Here’s an object detection example in 10 lines of Python code using SSD-Mobilenet-v2 (90-class MS-COCO) with TensorRT, which runs at 25FPS on Jetson Nano on a live camera stream with OpenGL visualization:
I have run into a minor snag. I choose to install just PyTorch v1.1.0 for Python 3.6 when I was doing the initial install. On the next step when I tried to run the imagenet_console.py I got an error telling me that a python 2.7 .h file was missing. (I didn’t grab the full error message sorry). I then ran the C++ example without a problem before going back to the PyTorch installer and selected the missing package.
I again ran the following
$ cd jetson-inference/build
$ sudo make install
and then tested it out as follows
$ ./imagenet-console.py --network=googlenet orange_0.jpg output_0.jpg
Traceback (most recent call last):
File “./imagenet-console.py”, line 24, in
File “/usr/lib/python2.7/dist-packages/jetson/inference/init.py”, line 4, in
from jetson_inference_python import *
ImportError: libjetson-utils.so: cannot open shared object file: No such file or directory
Should I set up a new image and start over selecting both Python packages first time through?
Hmm that is strange, that text shows up in the window’s title bar for me.
You can see example of text rendering in imagenet-camera.py. To change the color, modify the font.White argument to one of these from here (or pass in your own RGB tuple): [url]Python: package jetson.utils
I know what it was. My host is a Windows laptop.
I started the program with the Python code directly from PuTTy and then it gave only the image with the object detection in the VNC viewer because it doesn’t know the Microsoft title bar.
But I had to start a desktop like xfce4 from PuTTy and then from the desktop in the VNC viewer start an XTerm console and start the program there. And then it shows up with its own title bar.
Works with 20FPS.
Hi simone.rinaldi, there shouldn’t be CUDA memory being allocated during the main loop, as it should all be pre-allocated, however I will look into it to make sure. As indicated in the status bar text and terminal output, the framerate given is for the network time - depending on your camera the global framerate may be lower.
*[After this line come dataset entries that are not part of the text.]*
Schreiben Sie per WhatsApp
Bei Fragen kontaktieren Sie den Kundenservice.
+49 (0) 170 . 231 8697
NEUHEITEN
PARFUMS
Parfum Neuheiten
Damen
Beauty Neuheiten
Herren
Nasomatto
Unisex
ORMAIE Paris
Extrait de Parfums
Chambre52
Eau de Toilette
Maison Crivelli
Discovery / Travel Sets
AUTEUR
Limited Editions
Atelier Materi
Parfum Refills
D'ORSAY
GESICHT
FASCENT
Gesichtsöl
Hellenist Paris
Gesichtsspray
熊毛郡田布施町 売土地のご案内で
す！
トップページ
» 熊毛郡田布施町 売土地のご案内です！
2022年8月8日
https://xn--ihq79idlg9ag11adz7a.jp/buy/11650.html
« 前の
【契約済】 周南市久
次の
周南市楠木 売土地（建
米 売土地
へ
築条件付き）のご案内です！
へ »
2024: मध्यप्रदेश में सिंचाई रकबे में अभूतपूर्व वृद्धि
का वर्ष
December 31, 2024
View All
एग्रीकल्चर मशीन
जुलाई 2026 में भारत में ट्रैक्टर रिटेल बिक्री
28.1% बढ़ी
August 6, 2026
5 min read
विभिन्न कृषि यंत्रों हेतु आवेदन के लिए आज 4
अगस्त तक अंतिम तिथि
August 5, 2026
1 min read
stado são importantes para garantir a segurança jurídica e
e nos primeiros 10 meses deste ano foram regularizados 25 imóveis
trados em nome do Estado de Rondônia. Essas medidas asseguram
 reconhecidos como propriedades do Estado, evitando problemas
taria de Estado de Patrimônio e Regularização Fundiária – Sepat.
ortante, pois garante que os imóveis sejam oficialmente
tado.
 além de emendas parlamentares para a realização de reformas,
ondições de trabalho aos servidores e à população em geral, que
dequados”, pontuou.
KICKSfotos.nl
The visualization code that draws the bounding boxes and renders the image adds overhead, as the device can typically be deployed to headless systems without display, which is provided primarily for testing purposes.
I’m using a Logitech C270 that has video output at 720p30fps.
Anyway I was able to use net.Detect with an IP camera, as shown here:
And result is always the same, in fact conversion from numpy to cuda takes 40-70ms dropping down frames.
I understand what you say: “the framerate given is for the network time…” but network requires data formatted in particular way so preparation of data cannot be considered separately from network execution time.
PS: IP camera is a Dahua IPC-HFW1431S 4K25fps configured to 1080p25fps
Using IP camera has extra overhead for networking and depacketization, and in the case of this compressed camera, decoding and going through OpenCV. The example numpy to CUDA routine wasn’t intended for realtime use, as the incoming numpy array can be of arbitrary dimensions and format and requires extra data conversion. If you want a path with less overhead you should eliminate use of OpenCV, which suboptimally copies the memory and stores it in numpy array. You can allocate the CUDA memory from python with the jetson.utils.cudaAllocMapped() function.
Pre-processing the data in CUDA to the planar NCHW format that the DNN expects does not take that long, on average around 0.5 milliseconds. You can see this in the Timing Report in the console - what is taking you the extra time is the use of OpenCV capture, which stores the image in CPU numpy array, and the subsequent numpy conversion. You can also set the camera to a lower resolution because the object detection DNN downsamples it.
I’m having issues running the live camera output when working with the Hello AI World exercises on JupyterLab. I am running the commands through the terminal launcher that the github pages say to run through the Ubuntu → right click → open terminal area. It works perfectly on Ubuntu, outputting the live camera object detection and segmentation exercises, but cannot seem to get this same live camera output on JupyterLab.
I’ve not tried these through JupyterLab - the camera apps in Hello AI World create an OpenGL display on the Jetson. Do you have a display directly connected to your Nano, or are you trying to view them remotely over the network (headless)?
I’ve tried it on a monitor display where it works perfectly on the OpenGL display it creates on the Ubuntu OS. What I’m trying to see is if a similar output is able to be generated on the headless mode. Thanks for the reply and help!
Hi lramos13, it isn’t supported by the project to view the OpenGL video headlessly with SSH forwarding. Even if it were to work, it would display the video very slowly. Such an approach would typically use video compression and RTP/RTSP streaming. There is a gstEncoder class included with jetson-utils that works with RTP, but admittedly I have not used it for that in some time.
I have a really basic question- I have a pretrained network that expects a 224x224 image, but I can’t use it until I figure out how to crop and resize the 1280x720 camera image to the dimensions that the network is expecting. I’ve been searching through the docs but there is no information on how to prepare the input image or why the aspect ratio doesn’t seem to matter.